40 years until the autobiography

It took Perel 40 years to process what he had experienced. After a heart operation in 1985, he decided to write a book with his story – in German. In an interview with the magazine “Der Spiegel” in 1992, Perel said that he had the feeling that the Hitler Youth (who had been hidden for decades) Jupp “wanted to get out of him”.

Movie scene from “Hitlerjunge Salomon”

Despite this, the book first appeared in French in 1990 (“Europa, Europa”), a year later in Hebrew and a year later in German. However, it had already been filmed under the title “Hitlerjunge Salomon”.

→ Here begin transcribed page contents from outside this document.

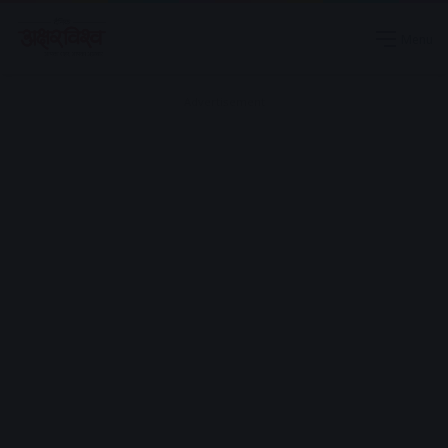
Menu
Advertisement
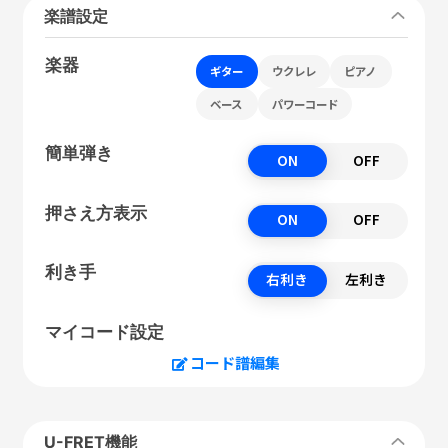
楽譜設定
楽器
ギター
ウクレレ
ピアノ
ベース
パワーコード
簡単弾き
ON
OFF
押さえ方表示
ON
OFF
利き手
右利き
左利き
マイコード設定
コード譜編集
U-FRET機能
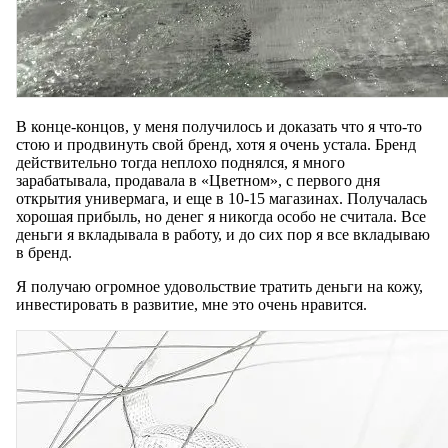
В конце-концов, у меня получилось и доказать что я что-то
стою и продвинуть свой бренд, хотя я очень устала. Бренд
действительно тогда неплохо поднялся, я много
зарабатывала, продавала в «Цветном», с первого дня
открытия универмага, и еще в 10-15 магазинах. Получалась
хорошая прибыль, но денег я никогда особо не считала. Все
деньги я вкладывала в работу, и до сих пор я все вкладываю
в бренд.
Я получаю огромное удовольствие тратить деньги на кожу,
инвестировать в развитие, мне это очень нравится.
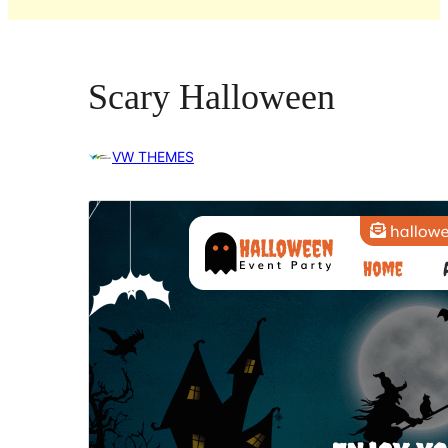
Scary Halloween
VW THEMES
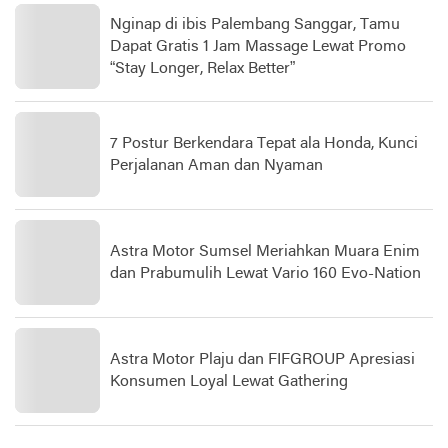
Nginap di ibis Palembang Sanggar, Tamu
Dapat Gratis 1 Jam Massage Lewat Promo
“Stay Longer, Relax Better”
7 Postur Berkendara Tepat ala Honda, Kunci
Perjalanan Aman dan Nyaman
Astra Motor Sumsel Meriahkan Muara Enim
dan Prabumulih Lewat Vario 160 Evo-Nation
Astra Motor Plaju dan FIFGROUP Apresiasi
Konsumen Loyal Lewat Gathering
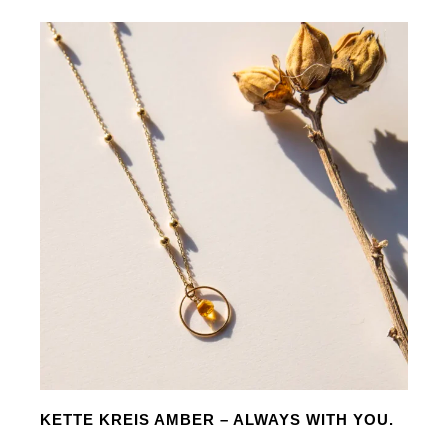
KETTE KREIS AMBER – ALWAYS WITH YOU.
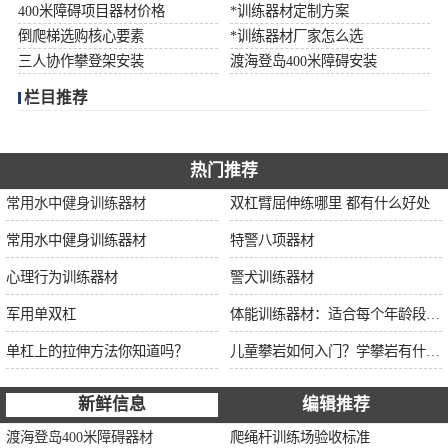
400米障碍项目器材价格
*训练器材定制方案
倒爬梯选购核心要素
*训练器材厂家怎么选
三人协作攀登架安装
渡海登岛400米障碍安装
栏目推荐
热门推荐
常用水中健身训练器材
双杠臂屈伸练哪里 都有什么好处
常用水中健身训练器材
特警八项器材
心理行为训练器材
警犬训练器材
军用单双杠
体能训练器材：适合每个年龄段的训练
单杠上的拉伸方法你知道吗？
儿童攀岩如何入门？学攀岩有什么好处？带娃攀岩两年的全面经验分享
新鲜信息
编辑推荐
渡海登岛400米障碍器材
爬绳杆训练场验收标准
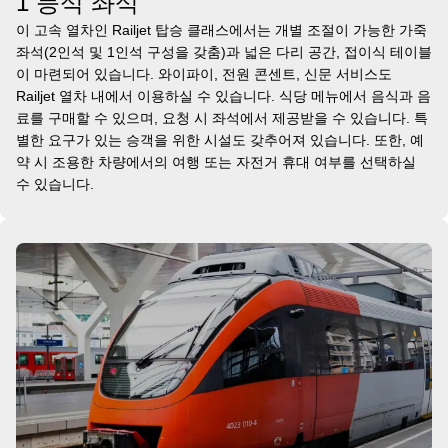
1 등석 좌석
이 고속 열차인 Railjet 탑승 클래스에서는 개별 조절이 가능한 가죽
좌석(2인석 및 1인석 구성을 갖춤)과 넓은 다리 공간, 접이식 테이블
이 마련되어 있습니다. 와이파이, 전원 콘센트, 신문 서비스도
Railjet 열차 내에서 이용하실 수 있습니다. 식당 메뉴에서 음식과 음
료를 구매할 수 있으며, 요청 시 좌석에서 제공받을 수 있습니다. 특
별한 요구가 있는 승객을 위한 시설도 갖추어져 있습니다. 또한, 예
약 시 조용한 차량에서의 여행 또는 자전거 휴대 여부를 선택하실
수 있습니다.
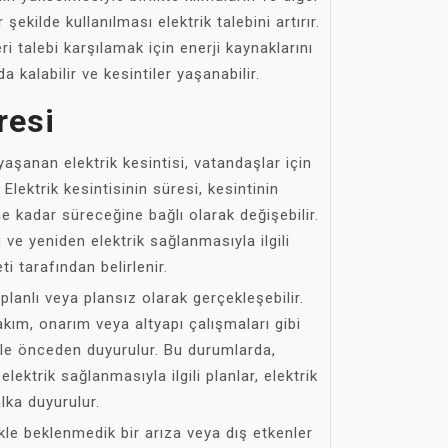
 şekilde kullanılması elektrik talebini artırır.
ri talebi karşılamak için enerji kaynaklarını
 kalabilir ve kesintiler yaşanabilir.
resi
aşanan elektrik kesintisi, vatandaşlar için
Elektrik kesintisinin süresi, kesintinin
e kadar süreceğine bağlı olarak değişebilir.
 ve yeniden elektrik sağlanmasıyla ilgili
ti tarafından belirlenir.
e planlı veya plansız olarak gerçekleşebilir.
 bakım, onarım veya altyapı çalışmaları gibi
ikle önceden duyurulur. Bu durumlarda,
lektrik sağlanmasıyla ilgili planlar, elektrik
lka duyurulur.
ikle beklenmedik bir arıza veya dış etkenler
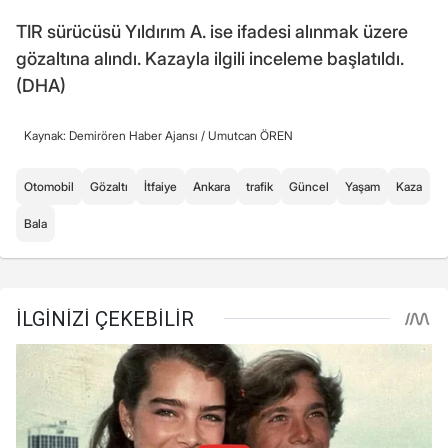
TIR sürücüsü Yıldırım A. ise ifadesi alınmak üzere
gözaltına alındı. Kazayla ilgili inceleme başlatıldı.
(DHA)
Kaynak: Demirören Haber Ajansı /
Umutcan ÖREN
Otomobil
Gözaltı
İtfaiye
Ankara
trafik
Güncel
Yaşam
Kaza
Bala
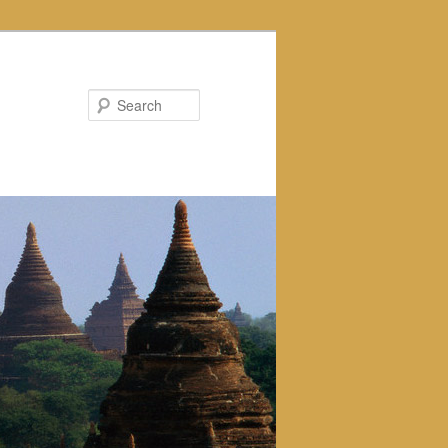
Search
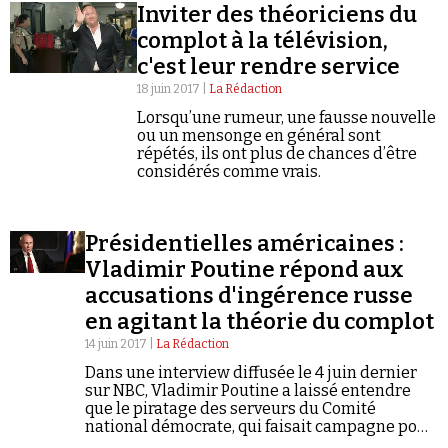
Inviter des théoriciens du
complot à la télévision,
c'est leur rendre service
18 juin 2017 |
La Rédaction
Lorsqu’une rumeur, une fausse nouvelle
ou un mensonge en général sont
répétés, ils ont plus de chances d’être
considérés comme vrais.
Présidentielles américaines :
Vladimir Poutine répond aux
accusations d'ingérence russe
en agitant la théorie du complot
14 juin 2017 |
La Rédaction
Dans une interview diffusée le 4 juin dernier
sur NBC, Vladimir Poutine a laissé entendre
que le piratage des serveurs du Comité
national démocrate, qui faisait campagne pour
Hillary Clinton, pouvait être l’œuvre… des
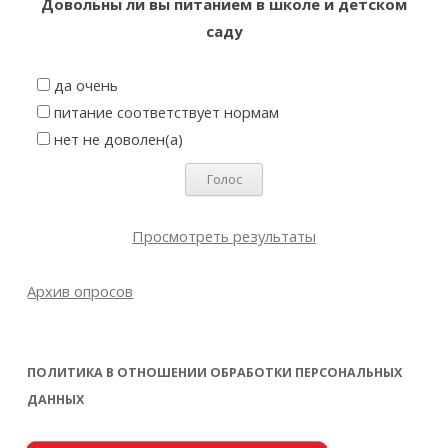
Довольны ли вы питанием в школе и детском
саду
да очень
питание соответствует нормам
нет не доволен(а)
Просмотреть результаты
Архив опросов
ПОЛИТИКА В ОТНОШЕНИИ ОБРАБОТКИ ПЕРСОНАЛЬНЫХ
ДАННЫХ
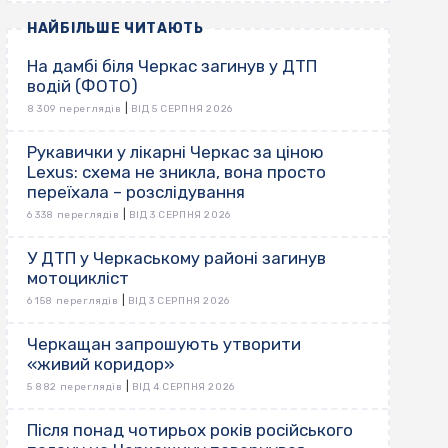
НАЙБІЛЬШЕ ЧИТАЮТЬ
На дамбі біля Черкас загинув у ДТП
водій (ФОТО)
|
8 309 переглядів
ВІД 5 СЕРПНЯ 2026
Рукавички у лікарні Черкас за ціною
Lexus: схема не зникла, вона просто
переїхала – розслідування
|
6 338 переглядів
ВІД 3 СЕРПНЯ 2026
У ДТП у Черкаському районі загинув
мотоцикліст
|
6 158 переглядів
ВІД 3 СЕРПНЯ 2026
Черкащан запрошують утворити
«живий коридор»
|
5 882 переглядів
ВІД 4 СЕРПНЯ 2026
Після понад чотирьох років російського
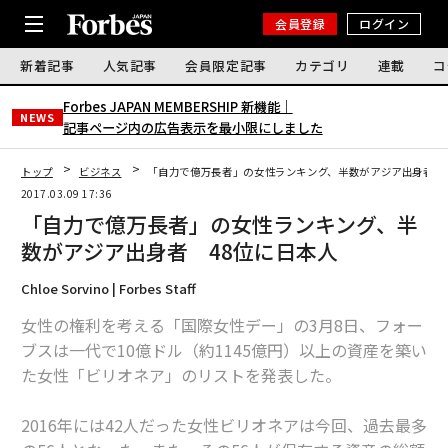
会員登録
ログイン
新着記事
人気記事
会員限定記事
カテゴリ
連載
コ
Forbes JAPAN MEMBERSHIP 新機能｜
NEWS
記事ページ内の広告表示を最小限にしました
トップ
ビジネス
「自力で億万長者」の女性ランキング、半数がアジア出身者 
2017.03.09 17:36
「自力で億万長者」の女性ランキング、半
数がアジア出身者 48位に日本人
Chloe Sorvino | Forbes Staff
女性の権利を考える「国際女性デー」の3月8日、フォー
ブスは一代で10億ドル（約1145億円）以上の資産を築い
た女性「ビリオネア」のリストを発表した。
2016年には42人だった女性ビリオネアは今回、過去最多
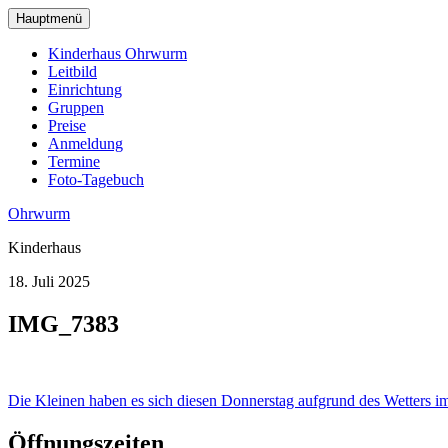
zum
Hauptmenü
Hauptinhalt
wechseln
Kinderhaus Ohrwurm
Leitbild
Einrichtung
Gruppen
Preise
Anmeldung
Termine
Foto-Tagebuch
Ohrwurm
Kinderhaus
18. Juli 2025
IMG_7383
Beitragsnavigation
Die Kleinen haben es sich diesen Donnerstag aufgrund des Wetters 
Öffnungszeiten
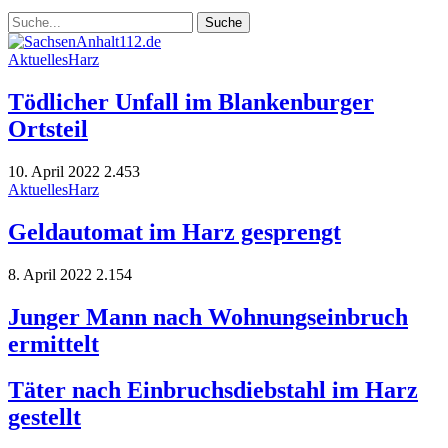
Aktuelles
Harz
Tödlicher Unfall im Blankenburger
Ortsteil
10. April 2022
2.453
Aktuelles
Harz
Geldautomat im Harz gesprengt
8. April 2022
2.154
Junger Mann nach Wohnungseinbruch
ermittelt
Täter nach Einbruchsdiebstahl im Harz
gestellt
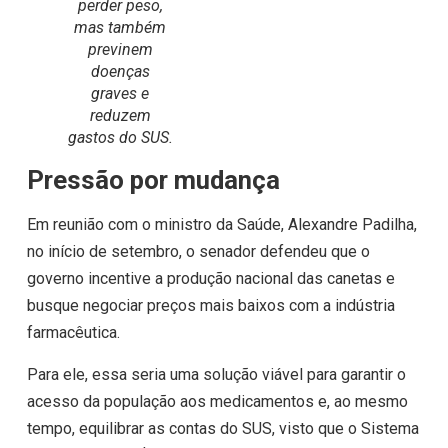
perder peso,
mas também
previnem
doenças
graves e
reduzem
gastos do SUS.
Pressão por mudança
Em reunião com o ministro da Saúde, Alexandre Padilha,
no início de setembro, o senador defendeu que o
governo incentive a produção nacional das canetas e
busque negociar preços mais baixos com a indústria
farmacêutica.
Para ele, essa seria uma solução viável para garantir o
acesso da população aos medicamentos e, ao mesmo
tempo, equilibrar as contas do SUS, visto que o Sistema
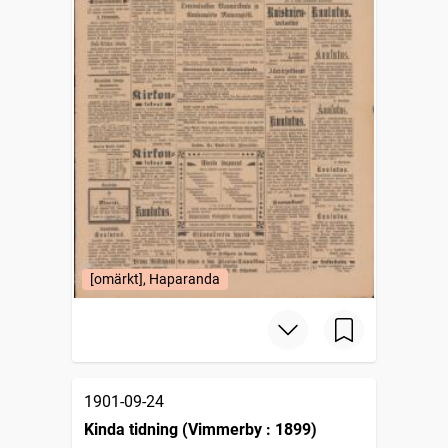
[omärkt], Haparanda
1901-09-24
Kinda tidning (Vimmerby : 1899)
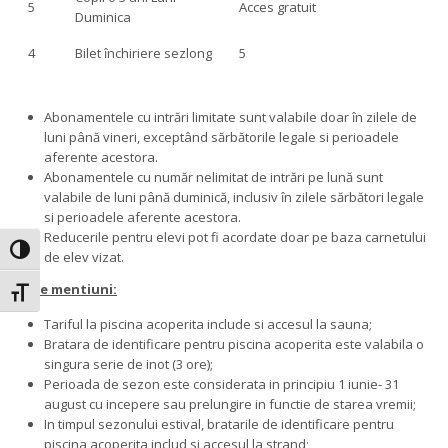
5
Acces gratuit
Duminica
4
Bilet închiriere sezlong
5
Abonamentele cu intrări limitate sunt valabile doar în zilele de
luni până vineri, exceptând sărbătorile legale si perioadele
aferente acestora.
Abonamentele cu număr nelimitat de intrări pe lună sunt
valabile de luni până duminică, inclusiv în zilele sărbători legale
si perioadele aferente acestora.
Reducerile pentru elevi pot fi acordate doar pe baza carnetului
Toggle High Contrast
de elev vizat.
Alte mentiuni:
Toggle Font size
Tariful la piscina acoperita include si accesul la sauna;
Bratara de identificare pentru piscina acoperita este valabila o
singura serie de inot (3 ore);
Perioada de sezon este considerata in principiu 1 iunie- 31
august cu incepere sau prelungire in functie de starea vremii;
In timpul sezonului estival, bratarile de identificare pentru
piscina acoperita includ si accesul la strand;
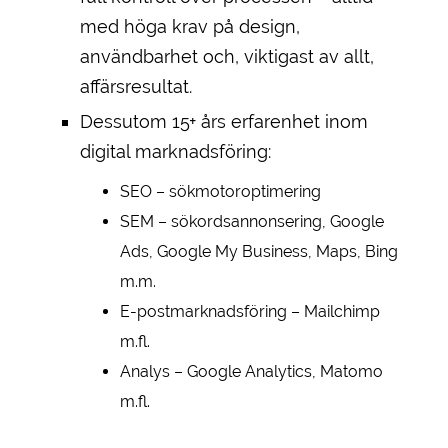
med höga krav på design,
användbarhet och, viktigast av allt,
affärsresultat.
Dessutom 15+ års erfarenhet inom
digital marknadsföring:
SEO – sökmotoroptimering
SEM – sökordsannonsering, Google
Ads, Google My Business, Maps, Bing
m.m.
E-postmarknadsföring – Mailchimp
m.fl.
Analys – Google Analytics, Matomo
m.fl.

Indefatigable ambassador for peace and international understanding

Sally Perel repeatedly shared his experiences during the Nazi era with young people further. In 1999 he was honored with the Federal Cross of Merit for his efforts to promote German-Israeli understanding, and in 2020 he was made an honorary citizen of Braunschweig.

Ambassador for peace and international understanding well into old age: Sally Perel (2019)

The Prime Minister of the federal state of Lower Saxony, Stephan Weil, condoled the relatives with the words: “We are all infinitely grateful to him for this , that he reported about this time, wrote and repeatedly sought contact with children and young people.”

According to the latest figures, 150,600 contemporary witnesses of the Holocaust still live in Israel. More than a thousand of them are already over 100 years old.